After one particularly heated row, I took off my wedding ring in the kitchen and slipped it into a bowl of fruit. When the fruit started to rot, I slid the whole mess into the garbage. By the time I remembered where I’d put the ring, the trash had been collected for that week.
Since the ring was a simple gold band, I replaced it easily with one from the jewelry store in downtown Weston. He never knew or noticed.
It felt like an omen.
Lemon Basil Gnocchi with Zucchini
Gnocchi (don’t ask me the correct pronunciation—you’ll have to look it up and practice clicking the “g” and “n” together) are amazingly versatile little dumplings of Italian origin. Most are put together from potato, wheat flour, and eggs, and of course you can make your own but they are readily available vacuum packed, by the pound, in most food markets. You can toss them in any kind of tomato sauce, mix them with vegetables, fry ‘em up on the stove, even use them in sheet-pan recipes. This recipe is unblushingly simple and good year-round as a one-dish meal, but after making it now for the second time, I think I will add some sun-dried tomatoes and lemon zest and let you know how that works out. If you’re not vegetarian, you can add a few tablespoons of diced and sauteed pancetta, and I’m imagining that could be divine in this recipe, which is adapted from gimmesomeoven.com and serves three generously.
INGREDIENTS
SCALE1x2x3x
· 1 (1-pound) package of uncooked gnocchi
· 4 tablespoons butter, divided
· 2 medium zucchini, diced
· 4 cloves garlic, minced
· juice of 1 medium lemon
· 2/3 cup freshly-grated Parmesan cheese, plus extra for topping
· 2/3 cup roughly-chopped fresh basil leaves, plus extra for topping
· fine sea salt and freshly-cracked black pepper
INSTRUCTIONS
1. Prep the water. Bring a large stockpot of salted water to a boil for the gnocchi.

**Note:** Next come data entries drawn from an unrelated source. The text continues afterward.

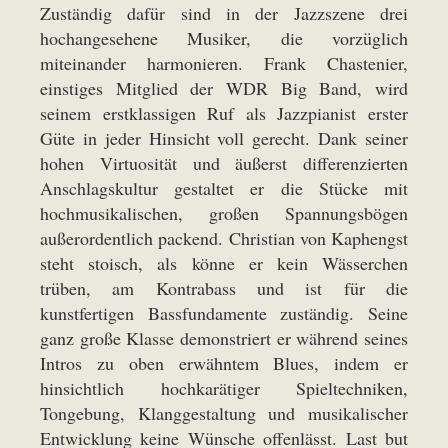
Zuständig dafür sind in der Jazzszene drei
hochangesehene Musiker, die vorzüglich
miteinander harmonieren. Frank Chastenier,
einstiges Mitglied der WDR Big Band, wird
seinem erstklassigen Ruf als Jazzpianist erster
Güte in jeder Hinsicht voll gerecht. Dank seiner
hohen Virtuosität und äußerst differenzierten
Anschlagskultur gestaltet er die Stücke mit
hochmusikalischen, großen Spannungsbögen
außerordentlich packend. Christian von Kaphengst
steht stoisch, als könne er kein Wässerchen
trüben, am Kontrabass und ist für die
kunstfertigen Bassfundamente zuständig. Seine
ganz große Klasse demonstriert er während seines
Intros zu oben erwähntem Blues, indem er
hinsichtlich hochkarätiger Spieltechniken,
Tongebung, Klanggestaltung und musikalischer
Entwicklung keine Wünsche offenlässt. Last but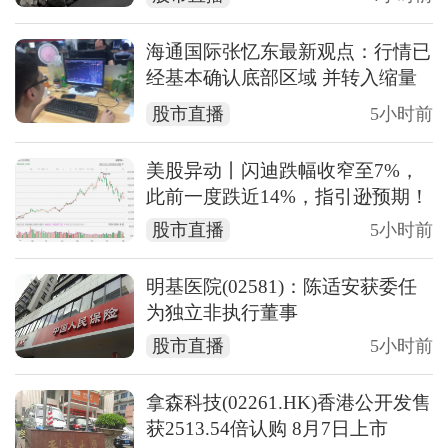
海通国际张忆东最新观点：行情已
经基本确认底部区域 并转入缩量
磨底和蓄势阶段
股市直播
5小时前
美股异动丨闪迪跌幅收窄至7%，
此前一度跌近14%，指引逊预期！
股市直播
5小时前
明基医院(02581)：陈适安获委任
为独立非执行董事
股市直播
5小时前
拿森科技(02261.HK)香港公开发售
获2513.54倍认购 8月7日上市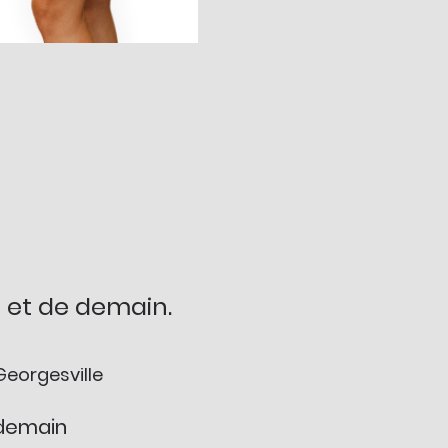
i et de demain.
Georgesville
 demain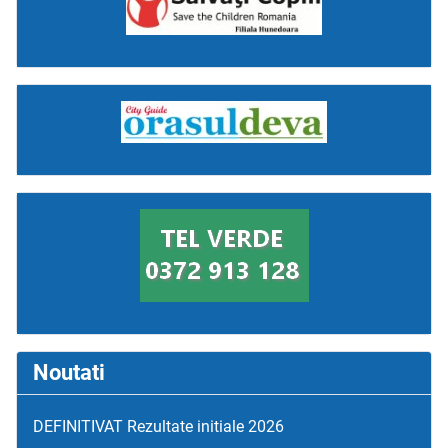
Noutati
DEFINITIVAT Rezultate initiale 2026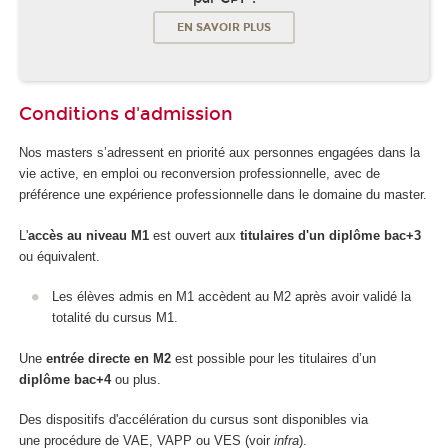
EN SAVOIR PLUS
Conditions d'admission
Nos masters s’adressent en priorité aux personnes engagées dans la
vie active, en emploi ou reconversion professionnelle, avec de
préférence une expérience professionnelle dans le domaine du master.
L'
accès au niveau M1
est ouvert aux
titulaires d'un diplôme bac+3
ou équivalent.
Les élèves admis en M1 accèdent au M2 après avoir validé la
totalité du cursus M1.
Une
entrée directe en M2
est possible pour les titulaires d’un
diplôme bac+4
ou plus.
Des dispositifs d'accélération du cursus sont disponibles via
une procédure de VAE, VAPP ou VES (voir
infra
).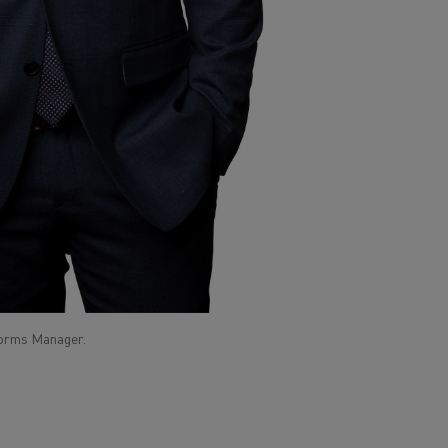
tforms Manager.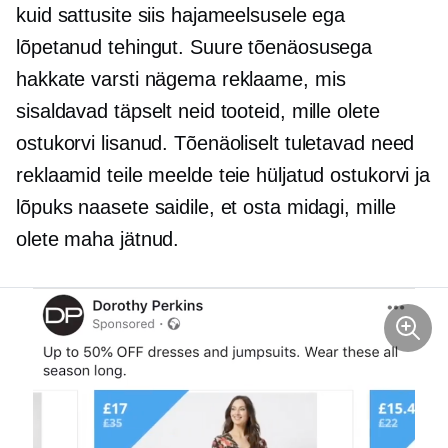
kuid sattusite siis hajameelsusele ega
lõpetanud tehingut. Suure tõenäosusega
hakkate varsti nägema reklaame, mis
sisaldavad täpselt neid tooteid, mille olete
ostukorvi lisanud. Tõenäoliselt tuletavad need
reklaamid teile meelde teie hüljatud ostukorvi ja
lõpuks naasete saidile, et osta midagi, mille
olete maha jätnud.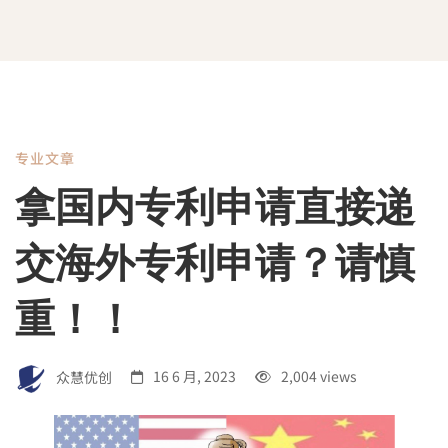
专业文章
拿
拿国内专利申请直接递
国
交海外专利申请？请慎
内
重！！
专
众慧优创
16 6 月, 2023
2,004 views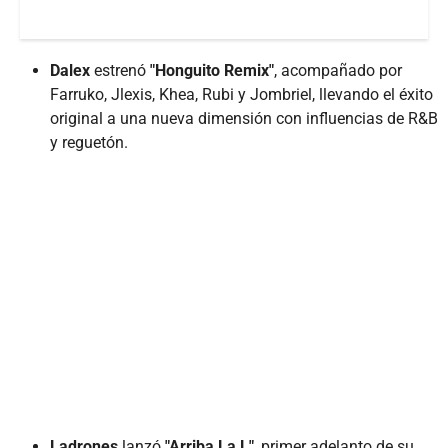
Dalex
estrenó
"Honguito Remix"
, acompañado por
Farruko, Jlexis, Khea, Rubi y Jombriel, llevando el éxito
original a una nueva dimensión con influencias de R&B
y reguetón.
Ladrones
lanzó
"Arriba La L"
, primer adelanto de su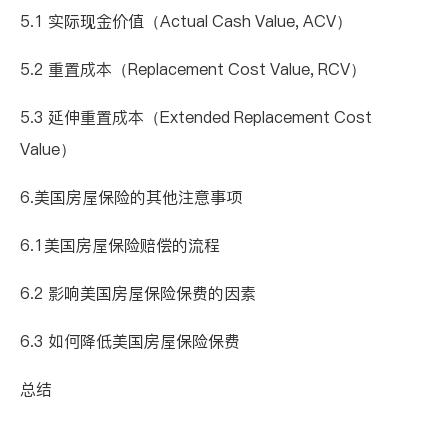
5.1
实际现金价值（
Actual Cash Value, ACV
）
5.2
重置成本（
Replacement Cost Value, RCV
）
5.3
延伸重置成本（
Extended Replacement Cost
Value
）
6.
美国房屋保险
的其他注意事项
6.1
美国房屋保险
赔偿
的流程
6.2
影响
美国房屋保险
保费的因素
6.3
如何降低
美国房屋保险
保费
总结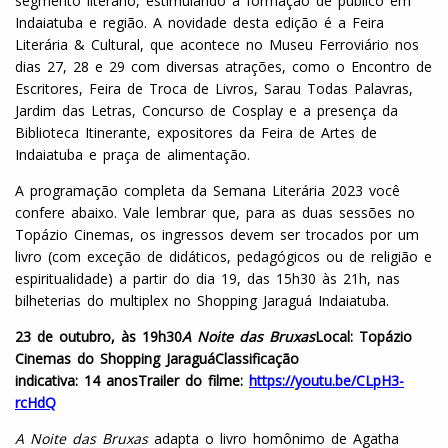
segmento literário, estimulando a formação de público em
Indaiatuba e região. A novidade desta edição é a Feira
Literária & Cultural, que acontece no Museu Ferroviário nos
dias 27, 28 e 29 com diversas atrações, como o Encontro de
Escritores, Feira de Troca de Livros, Sarau Todas Palavras,
Jardim das Letras, Concurso de Cosplay e a presença da
Biblioteca Itinerante, expositores da Feira de Artes de
Indaiatuba e praça de alimentação.
A programação completa da Semana Literária 2023 você
confere abaixo. Vale lembrar que, para as duas sessões no
Topázio Cinemas, os ingressos devem ser trocados por um
livro (com exceção de didáticos, pedagógicos ou de religião e
espiritualidade) a partir do dia 19, das 15h30 às 21h, nas
bilheterias do multiplex no Shopping Jaraguá Indaiatuba.
2
3
de outubro, às 19h30
A Noite das Bruxas
Local: Topázio
Cinemas do Shopping Jaraguá
Classificação
indicativa:
14
anos
Trailer do filme:
https://youtu.be/CLpH3-
rcHdQ
A Noite das Bruxas
adapta o livro homônimo de Agatha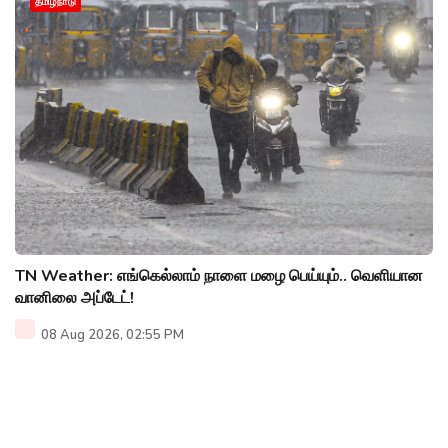
தமிழ்நாடு
TN Weather: எங்கெல்லாம் நாளை மழை பெய்யும்.. வெளியான
வானிலை அப்டேட்!
08 Aug 2026, 02:55 PM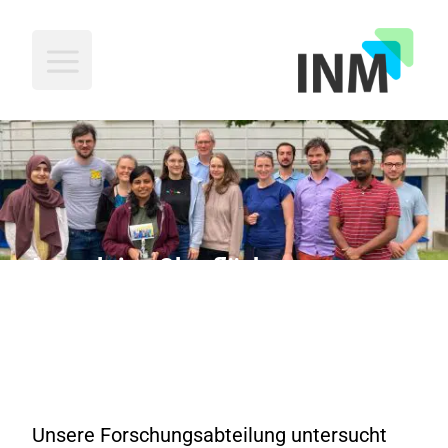
INM
Interaktive Oberflächen
Unsere Forschungsabteilung untersucht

2. Sauté the veggies. Melt 2 tablespoons of butter in a large sauté pan over medium-high heat. Add the zucchini and sauté for 4-6 minutes, stirring occasionally, until nearly cooked through and tender. At this point, go ahead and add the gnocchi to the boiling water. Then meanwhile, add the garlic to the zucchini and sauté for 2 minutes, stirring the mixture frequently, until fragrant. Remove sauté pan from heat but set aside a half-cup of pasta water.
3. Mix together. Once the gnocchi float to the top of the surface of the boiling water, use a strainer to transfer them to the sauté pan with the zucchini mixture. Add the remaining 2 tablespoons of butter, lemon juice, Parmesan, basil, plus a few twists of black pepper and toss until evenly combined. If the mixture seems a touch dry, add in 1/4 cup (or more) of the starchy gnocchi water.
4. Season. Taste and season with salt and pepper as needed.
5. Serve. Serve immediately, garnished with extra Parmesan, fresh basil and black pepper.
This is quickly becoming one of the most interesting Substacks I'm subscribed to. There's always been something unique about the juxtaposition of the personal with the practical when it comes to food blogs, but your stories are especially intimate, harrowing, and poignant. I'm not sure if I'll ever regularly get into these recipes, but I'm for sure strapped in for the stories.
P.S.: I'm glad this is written in the past tense. I hope you never again settle for someone who speaks to you as unkindly as your partner did in this memory.
For some bizarre reason, I never realized your Boston Burb was WESTON. The same place Fred's parents lived. No wonder you were miserable....but the recipe is very, very comforting.